Slippage is a situation where a trade is opened or closed at a price worse than you planned.
Moreover, this applies to all markets: crypto, stocks, forex. And not only entries, but also stop-losses and take-profits.
In short - the market is not obligated to fulfill your wishes.
It executes liquidity.
Let’s figure out why slippage happens and how to minimize it ⬇️
❔Why does slippage occur
Sudden price movements. Most often at the beginning of a reversal or on a momentum move. The price moves fast, and the order is filled where you managed to get it.
Low liquidity. Especially for altcoins at night and in low-liquidity instruments.
News releases and session openings. At the moment news comes out or when America and Europe open, the market moves so abruptly that neither the take-profit nor the stop-loss gets triggered.
Gaps after the weekend. You left a trade for the weekend—on Monday you got a surprise.
❔How to reduce the impact of slippage
Technical foundation. Stable internet, closed unnecessary programs, and normal terminal speed.
Terminal settings. If possible, specify the allowable slippage. But it’s important to understand that there is no complete protection.
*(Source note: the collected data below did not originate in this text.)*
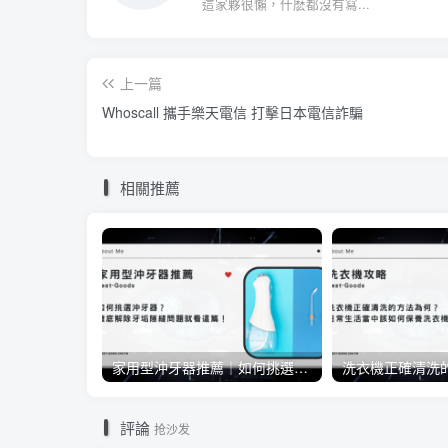
這家夥很懶，什麽都沒有寫...
上一篇
Whoscall 攜手樂天電信 打擊日本電信詐騙
相關推薦
家用型沖牙器推薦｜如何挑選沖牙器？徹底解除牙垢隙縫問題就看這篇！
評論
抢沙发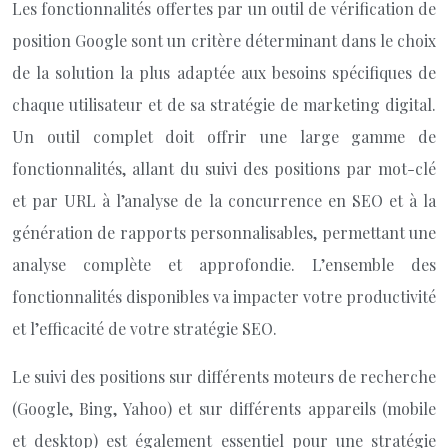
Les fonctionnalités offertes par un outil de vérification de
position Google sont un critère déterminant dans le choix
de la solution la plus adaptée aux besoins spécifiques de
chaque utilisateur et de sa stratégie de marketing digital.
Un outil complet doit offrir une large gamme de
fonctionnalités, allant du suivi des positions par mot-clé
et par URL à l’analyse de la concurrence en SEO et à la
génération de rapports personnalisables, permettant une
analyse complète et approfondie. L’ensemble des
fonctionnalités disponibles va impacter votre productivité
et l’efficacité de votre stratégie SEO.
Le suivi des positions sur différents moteurs de recherche
(Google, Bing, Yahoo) et sur différents appareils (mobile
et desktop) est également essentiel pour une stratégie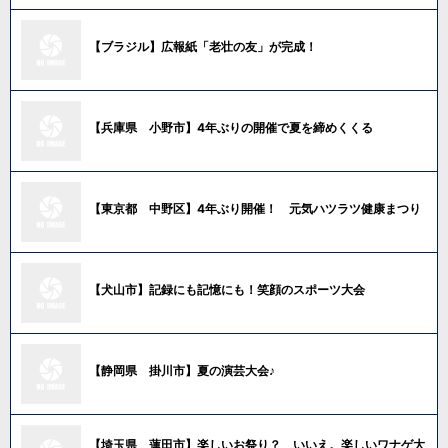
【ブラジル】広報紙「老壮の友」が完成！
【兵庫県 小野市】4年ぶりの開催で夏を締めくくる
【東京都 中野区】4年ぶり開催！ 元気ハツラツ健康まつり
【犬山市】記録にも記憶にも！笑顔のスポーツ大会
【静岡県 掛川市】夏の演芸大会♪
【埼玉県 蓮田市】楽しいお祭り？ いいえ。楽しいワナゲ大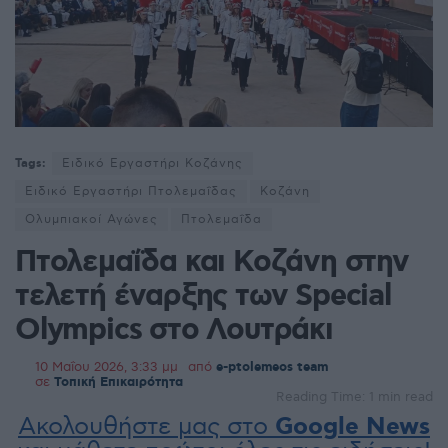
Tags:
Ειδικό Εργαστήρι Κοζάνης
Ειδικό Εργαστήρι Πτολεμαΐδας
Κοζάνη
Ολυμπιακοί Αγώνες
Πτολεμαΐδα
Πτολεμαΐδα και Κοζάνη στην
τελετή έναρξης των Special
Olympics στο Λουτράκι
10 Μαΐου 2026, 3:33 μμ
από
e-ptolemeos team
σε
Τοπική Επικαιρότητα
Reading Time: 1 min read
Ακολουθήστε μας στο
Google News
Execution type. ECN reduces the impact of intermediaries. Instant Execution gives a strict price, but requotes are possible.
Avoid trading around news. News is chaos. The price may pass a level without a single trade.
Control of positions before the end-of-week/trading day. If you’re a trader, not an investor, it’s better to lock in the result than to catch a gap in
Monday.
Increase the timeframe. Less noise means less slippage. Intraday instead of scalping solves half the problems.